Accumulation of Sub-Sampling Matrices with Applications to Statistical Computation
Yifan Chen, Yun Yang
TL;DR
The work tackles the computational bottlenecks of large-scale statistical computation by proposing accumulative sub-sampling, a data-adaptive random projection that aggregates multiple sub-sampled sketches to reduce the effective projection dimension. The authors prove spectral AMM guarantees showing that a small projection dimension $d$ (up to poly-log factors) suffices, with the total sub-sample budget $md$ controlled by the sampling quality parameter $\beta$ and the desired accuracy. They connect this framework to compositional sketching, relate it to Gaussian sketching and classical sub-sampling, and demonstrate substantial computational savings in downstream tasks such as eigendecomposition (via randomized SVD) and kernel ridge regression (via Nyström), while maintaining statistical accuracy.
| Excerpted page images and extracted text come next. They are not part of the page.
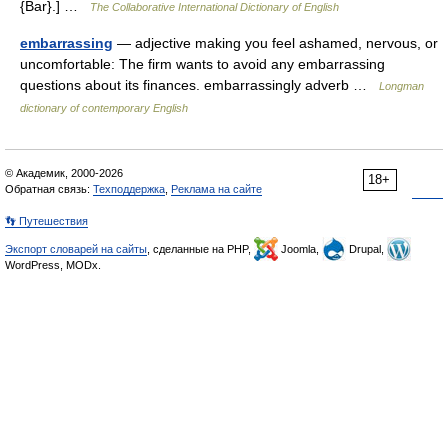
{Bar}.] …
The Collaborative International Dictionary of English
embarrassing
— adjective making you feel ashamed, nervous, or
uncomfortable: The firm wants to avoid any embarrassing
questions about its finances. embarrassingly adverb …
Longman
dictionary of contemporary English
© Академик, 2000-2026
18+
Обратная связь:
Техподдержка
,
Реклама на сайте
👣 Путешествия
Экспорт словарей на сайты
, сделанные на PHP,
Joomla,
Drupal,
WordPress, MODx.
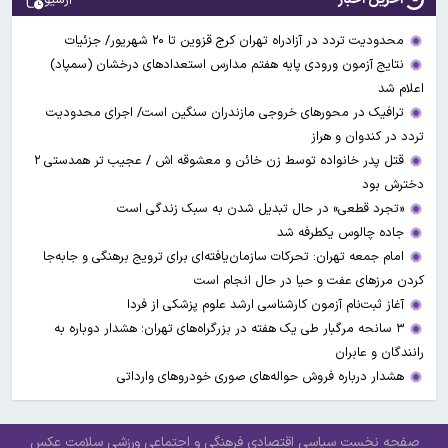
محدودیت تردد در آزادراه تهران کرج قزوین تا ۲۰ شهریور/ جزئیات
نتایج آزمون ورودی پایه هفتم مدارس استعدادهای درخشان (سمپاد)
اعلام شد
ترافیک در محورهای خروجی مازندران سنگین است/ اجرای محدودیت
تردد در کندوان و هراز
قتل پدر خانواده توسط زن خائن و معشوقه اش / عجیب تر همدستی ۲
دخترش بود
«تجرد قطعی» در حال تبدیل شدن به سبک زندگی است
جاده چالوس یکطرفه شد
امام جمعه تهران: تحرکات سازمان‌یافته‌ای برای ترویج برهنگی و جابه‌جا
کردن مرزهای عفت و حیا در حال انجام است
آغاز ثبت‌نام‌ آزمون کارشناسی ارشد علوم پزشکی از فردا
۳ سانحه مرگبار طی یک هفته در بزرگراه‌های تهران؛ هشدار دوباره به
رانندگان و عابران
هشدار درباره فروش حواله‌های صوری خودروهای وارداتی
صفحه نخست
سیاسی
اقتصادی
فرهنگی و اجتماعی
ورزشی
سلامت
عکس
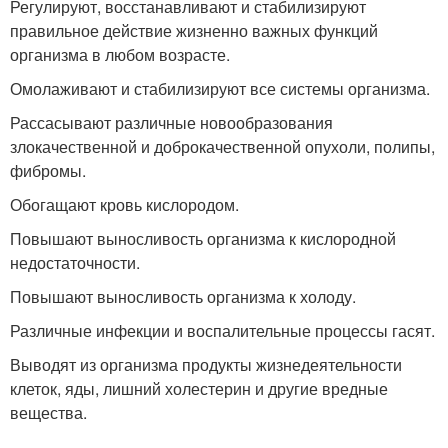
Регулируют, восстанавливают и стабилизируют
правильное действие жизненно важных функций
организма в любом возрасте.
Омолаживают и стабилизируют все системы организма.
Рассасывают различные новообразования
злокачественной и доброкачественной опухоли, полипы,
фибромы.
Обогащают кровь кислородом.
Повышают выносливость организма к кислородной
недостаточности.
Повышают выносливость организма к холоду.
Различные инфекции и воспалительные процессы гасят.
Выводят из организма продукты жизнедеятельности
клеток, яды, лишний холестерин и другие вредные
вещества.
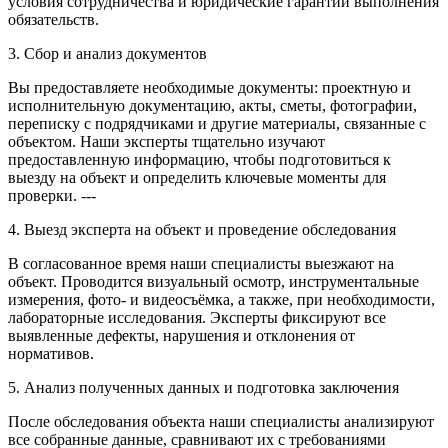
условия сотрудничества и юридические гарантии выполнения
обязательств.
3. Сбор и анализ документов
Вы предоставляете необходимые документы: проектную и
исполнительную документацию, акты, сметы, фотографии,
переписку с подрядчиками и другие материалы, связанные с
объектом. Наши эксперты тщательно изучают
предоставленную информацию, чтобы подготовиться к
выезду на объект и определить ключевые моменты для
проверки. ---
4. Выезд эксперта на объект и проведение обследования
В согласованное время наши специалисты выезжают на
объект. Проводится визуальный осмотр, инструментальные
измерения, фото- и видеосъёмка, а также, при необходимости,
лабораторные исследования. Эксперты фиксируют все
выявленные дефекты, нарушения и отклонения от
нормативов.
5. Анализ полученных данных и подготовка заключения
После обследования объекта наши специалисты анализируют
все собранные данные, сравнивают их с требованиями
Extensive experiments across matrix multiplication, spectral clustering, and KRR validate the approach, showing consistent improvements in efficiency and accuracy under suboptimal sampling conditions, thus enabling scalable statistical inference on large datasets.
Abstract
With appropriately chosen sampling probabilities, sampling-based random projection can be used to implement large-scale statistical methods, substantially reducing computational cost while maintaining low statistical error. However, computing optimal sampling probabilities is often itself expensive, and in practice one typically resorts to suboptimal schemes. This generally leads to increased time and space costs, as more subsamples are required and the resulting projection matrices become larger, thereby making the inference procedure more computationally demanding. In this paper, we extend the framework of sampling-based random projection and propose a new projection method, \emph{accumulative sub-sampling}. By carefully accumulating multiple such projections, accumulative sub-sampling improves statistical efficiency while controlling the effective matrix size throughout the statistical computation. On the theoretical side, we quantify how the quality of the subsampling scheme affects the error in approximating matrix products and positive semidefinite matrices, and show how the proposed accumulation strategy mitigates this effect. Moreover, we apply our method to statistical models involving intensive matrix operations, such as eigendecomposition in spectral clustering and matrix inversion in kernel ridge regression, and demonstrate that reducing the effective matrix size leads to substantial computational savings. Numerical experiments across a range of problems further show that our approach consistently improves computational efficiency compared to existing random projection baselines under suboptimal sampling schemes.